Les dernières années de Gauguin sont retracées dans cette BD, juste au moment où il quitte Tahiti pour se réfugier à Hiva Oa dans l’archipel des Marquises. Sur cette île, il va construire une maison, écrire, sculpter, peindre. Et pourfendre l’autorité des colons français sur les polynésiens. Il explore l’île, contemple les paysages, boit, fume et séduit quelques femmes qui partagent son lit. Bientôt sa blessure à la jambe va s’aggraver et sa santé se détériore. Autre mauvaise nouvelle : un procès pour avoir diffamé un gendarme…
Parallèlement, on croise aussi dans cette BD Victor Segalen, médecin et écrivain, à la recherche des dernières traces de Gauguin. Il achète ses dernières toiles à Tahiti et récupère ses papiers et croquis à Hiva Oa.
Le scénario alterne entre ces deux personnages, ce qui permet de suivre le peintre dans ses activités et de côtoyer ceux qui l’ont connu. Le parti pris de cette BD est expliqué dans l’avant propos : il s’agit ici de montrer « le pourfendeur résolu de l’idéologie coloniale, impérialiste et religieuse de son époque ».
Lorsque j’ai lu l’album une première fois, j’ai peu adhéré tant les dessins me rebutaient, ainsi que les faits exposés, sombres et tristes. Lorsque l’on connait sa gloire post-mortem, c’est tout à fait déprimant de lire la fin de sa vie. Et heureusement, pour les besoins de cette chronique, je me suis replongée dans la BD, pour vérifier cette première impression.
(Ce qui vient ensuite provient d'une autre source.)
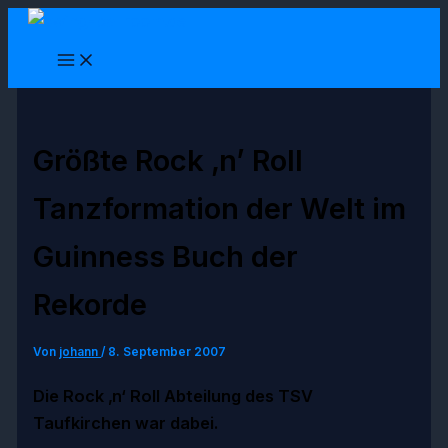
Zum
Inhalt
springen
Größte Rock ‚n’ Roll
Tanzformation der Welt im
Guinness Buch der
Rekorde
Von
johann
/
8. September 2007
Die Rock ‚n‘ Roll Abteilung des TSV
Taufkirchen war dabei.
Grâce à une seconde lecture, j’ai un peu mieux perçu les visées des auteurs, qui défendent Gauguin et le citent à de nombreuses reprises, à travers ses écrits qui sont nombreux, ce qui m’a donné envie d’en savoir plus, car l’homme est plus que complexe. Pas mal d’éléments dans sa biographie sont problématiques, l’abandon de sa famille, le désir d’une vie nouvelle en Polynésie, son abus d’alcool et autres drogues, son refus de l’autorité… Mais son intelligence d’artiste, sa façon de créer de la poésie, sa vision des choses apparaît ici très justement. Et finalement je me suis faite aux dessins de Christophe Gaultier (je porte le même nom donc je ne pouvais pas ne pas adhérer !), notamment la très belle couverture clin d’œil au Douanier Rousseau, un autre artiste incompris de son temps. Certains cadres sont très beaux, mais c’est vrai que l’ensemble est sombre, très sombre et c’est sans doute ce qui a fait que j’ai d’abord rejeté la BD, parce qu’elle est oppressante, tout le contraire des toiles de Gauguin qui exhalent de belles couleurs (allez sur google images…).
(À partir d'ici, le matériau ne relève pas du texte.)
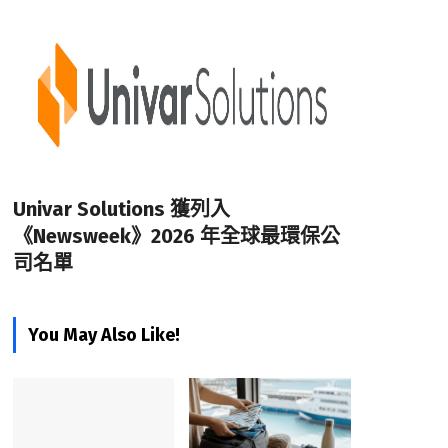
Univar Solutions 獲列入
《Newsweek》2026 年全球最環保公
司名單
You May Also Like!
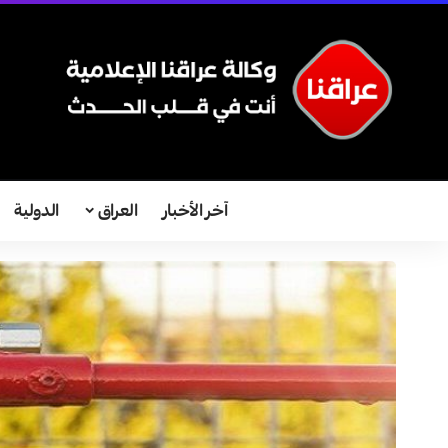
آخر الأخبار
العراق
الدولية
Quant au scénario de Maximilien Le Roy, il montre bien la solitude de Gauguin, son rapport aux choses et aux gens. Il n’occulte pas son cynisme tout en insistant sur son génie qui se meurt, faute de soins ou de volonté de sa part (« un de ses amis, un collectionneur, lui a écrit qu’il était en train de devenir un artiste légendaire. Il pensait que son retour briserait le mythe »). Cette BD, qui s’appuie sur des faits historiques (à la fin de l’album, des clichés de Gauguin et des personnes qui l’ont connu renforcent le côté véridique) est donc intéressante pour les amoureux de Gauguin mais aussi pour les autres qui veulent découvrir le personnage. Mais il manque quelque chose pour me plaire complètement, une envergure à l’ensemble, une réécriture. Le peu que j’ai lu de sa vie me donne à penser que plusieurs BD auraient pu être envisagées, de ses débuts à sa fin, et je fais le parallèle avec les aventures du jeune Picasso par Clément Oubrerie et Julie Birmant (dont je suis en train de lire le troisième tome avec passion, j’avoue que je suis sous le charme de cette série). Mais je m’éloigne des Marquises et de Gauguin. Il est temps de conclure, lisez l’album si vous voulez en savoir plus sur cet artiste majeur mais passez votre chemin si vous préférez ne rien en connaître.